Hacker News new | comments | ask | show | jobs | submit login
Chip advances require fresh ideas, speakers say (eetimes.com)
91 points by bcaulfield on Feb 13, 2018 | hide | past | web | favorite | 41 comments

I think computing technology stagnating will probably one of the unexpected stories of the next decade. Look at Intel. Canon Lake (10nm) was supposed to be released in 2016 and now it's pushed back to mid-2018. Will even be able to get the yields to ship in volume at that time? A weird consequence of this will be the rest of the world will catch up in semi-conductor fab technology.

Also, we are starting to see weird stuff happen with GPU/processor and memory prices going up as inflationary pressures are able to outrun chip technology advances.

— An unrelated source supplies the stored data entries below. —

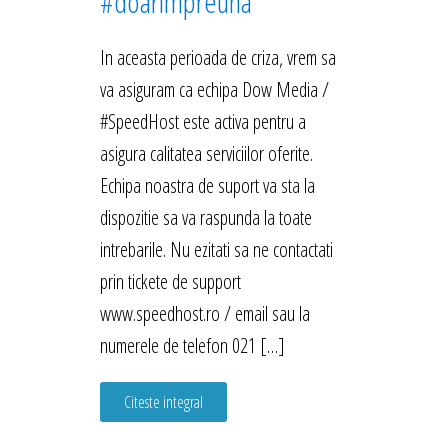
#doarimpreuna
In aceasta perioada de criza, vrem sa
va asiguram ca echipa Dow Media /
#SpeedHost este activa pentru a
asigura calitatea serviciilor oferite.
Echipa noastra de suport va sta la
dispozitie sa va raspunda la toate
intrebarile. Nu ezitati sa ne contactati
prin tickete de support
www.speedhost.ro / email sau la
numerele de telefon 021 […]
Citeste integral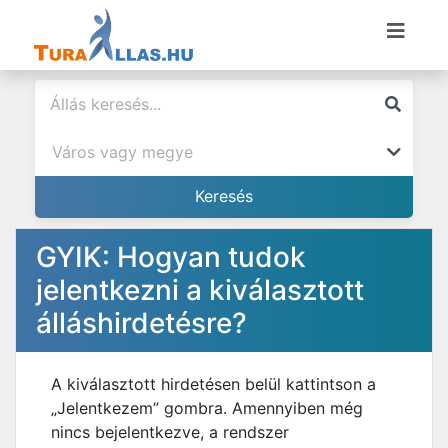
GYIK: Hogyan tudok
jelentkezni a kiválasztott
álláshirdetésre?
A kiválasztott hirdetésen belül kattintson a
„Jelentkezem” gombra. Amennyiben még
nincs bejelentkezve, a rendszer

We might start to see commodity computer products hoarded as a store of value.

CPU performance stagnation has already been the (somewhat unexpected) story of the last decade: Computer have simply become fast enough for almost all users, so progress has mostly been invested into power saving.

Advances have mostly been made in storage speed (SSDs), battery performance, and display quality (resolution, colours, and lately refresh rate), plus vector processing for machine learning.

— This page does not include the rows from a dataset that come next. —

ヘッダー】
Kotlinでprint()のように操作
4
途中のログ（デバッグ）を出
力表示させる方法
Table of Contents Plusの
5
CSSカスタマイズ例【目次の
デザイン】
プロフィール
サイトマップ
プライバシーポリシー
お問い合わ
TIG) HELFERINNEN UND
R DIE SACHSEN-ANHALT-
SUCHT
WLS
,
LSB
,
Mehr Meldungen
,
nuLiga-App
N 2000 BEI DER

>Computer have simply become fast enough for almost all users

I think this is a misconception. Computers were "fast enough for users" since mid-eighties. Anything is fast enough if you cannot imagine it working better. What happened is that companies came up with more advanced software products for consumers and that drove the demand for faster consumer hardware.

The reality is that all the cutting-edge computing today requires a modern $600 GPU. The difference is that in the past we would have expected this kind of hardware to "trickle down" to normal users in couple of years. Today we don't. Instead of marketing better computers companies market cloud services. It's a really shitty phenomenon. We're seeing the reversal of the PC revolution.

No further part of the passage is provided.